Scott McLemee writes about the recent revelation that Emma Dunham Kelley-Hawkins, thought for a while to be a 19th Century African-American author, turns out to have been white. Over at Crooked Timber, the discussion has been about what this says about historicist literary criticism, that a mediocre author is interesting when she’s black and boring when she’s white. I don’t think it reveals anything especially horrible about historicism except for perhaps that it tends to have a bit of a threadbare functionalism in the way it reads and understands culture, that it reduces literature to the status of document. (Isn’t that what the discipline of history is for?) It’s also a bit frustrating that some historicism amounts to little more than a multicultural salvage project, to get “one more” person of a particular identity onto the list of “author”. This seems to me to just miss the more interesting problem of the historically changing nature of authorship and culture to a quest for “more voices”, as if we have to correct past injustices and silences by reading the cultural order of our own day into the past.

McLemee has some more interesting insights in his piece.
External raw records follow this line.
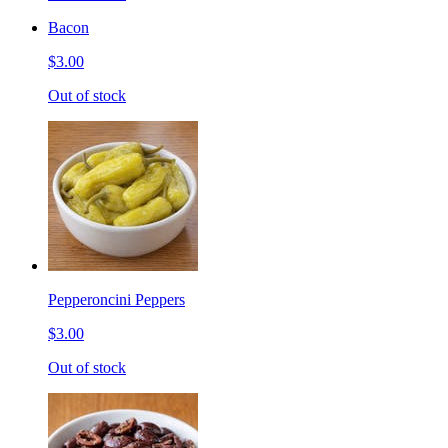
Bacon
$3.00
Out of stock
Pepperoncini Peppers
$3.00
Out of stock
For one, how much scholarship rests on the transmission of facts which, when you trace them back, tend to decompose into mere hints, suggestions or dubious interpretations at their point of origin. When I taught a class on a single primary text a few years back, some of the students were a bit unnerved at how weak some of the received wisdom or conventional scholarly understanding of the text actually seemed when we got into the specific close reading of it. This is one reason why academics make a big deal out of questions of precision and craftwork, because a tremendous amount of knowledge production actually relies on trust.

I think there’s another issue floating around in here that strikes me as important, if somewhat tangential. Some observers ask cynically how it is possible to read a novel in a new way simply because you think its author is black, to find nuance that you then say is not there once you’re back to thinking the author is white again. I think that says something very interesting not about the gullibility of literary critics but about how easy it is for many of us to convincingly simulate or represent the voices of other identities.
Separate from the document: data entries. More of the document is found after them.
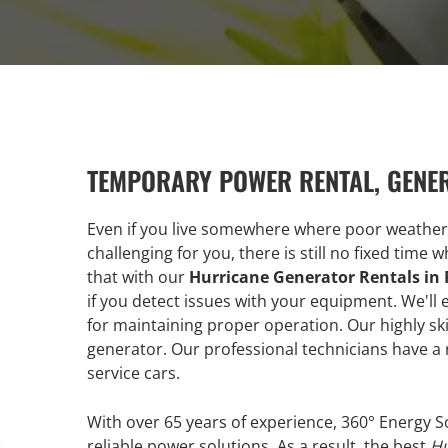
TEMPORARY POWER RENTAL, GENE
Even if you live somewhere where poor weather
challenging for you, there is still no fixed time
that with our
Hurricane Generator Rentals i
if you detect issues with your equipment. We'
for maintaining proper operation. Our highly ski
generator. Our professional technicians have a 
service cars.
With over 65 years of experience, 360° Energy S
reliable power solutions. As a result, the best
Hu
Periodically there have been enormous controversies over works commonly taken to be authored by people of color that turn out probably to have been written by whites. The Education of Little Tree is one of the best known examples, but there are many others. In fact, the entire modern global history of “identity” is absolutely loaded with people who capably perform or simulate an identity other than their "natural" one for their entire lives. Impersonation is as basic a fact of ethnic, racial, gender, religious and other identities as is “authenticity”.

I think there are a lot of things you can take away from this fact. One of them is that anyone who tries to enforce and regulate claims of authenticity in the domain of culture and representation ought to be regarded with suspicion. That’s the obvious lesson. The more subtle one might be that it is far more possible for people to empathetically and intellectually understand the experiences of others than our received wisdom about race, gender and other identities assumes, that a white American through intellect, will and emotional insight can credibly imagine what it is like to be a black American, that a woman can credibly imagine what it is like to be male, and so on. The govering metaphor I like to apply to this capacity is one of translation: that we can translate the experiences of others, sometimes through impersonation, sometimes just through intellectual inquiry.

Accepting—even embracing—impersonation as a possibility would be unsettling to the kind of historicist literary criticism that looks to textual content for final or fixed clues about the social identity of an author, that assumes a white man couldn’t convincingly act the part of a Native American or that Shakespeare couldn’t sound highly educated if he weren’t himself so. There’s a pretty good argument to be made that the central adaptive purpose of human intelligence in the course of its early evolution was the ability to imagine what’s going on inside the consciousness of another human or animal: we shouldn’t be surprised when we find black authors who sound white or white authors able to simulate blackness. It’s an ability that we prize in authors and artists some of the time: I suppose I think we should prize it all the time.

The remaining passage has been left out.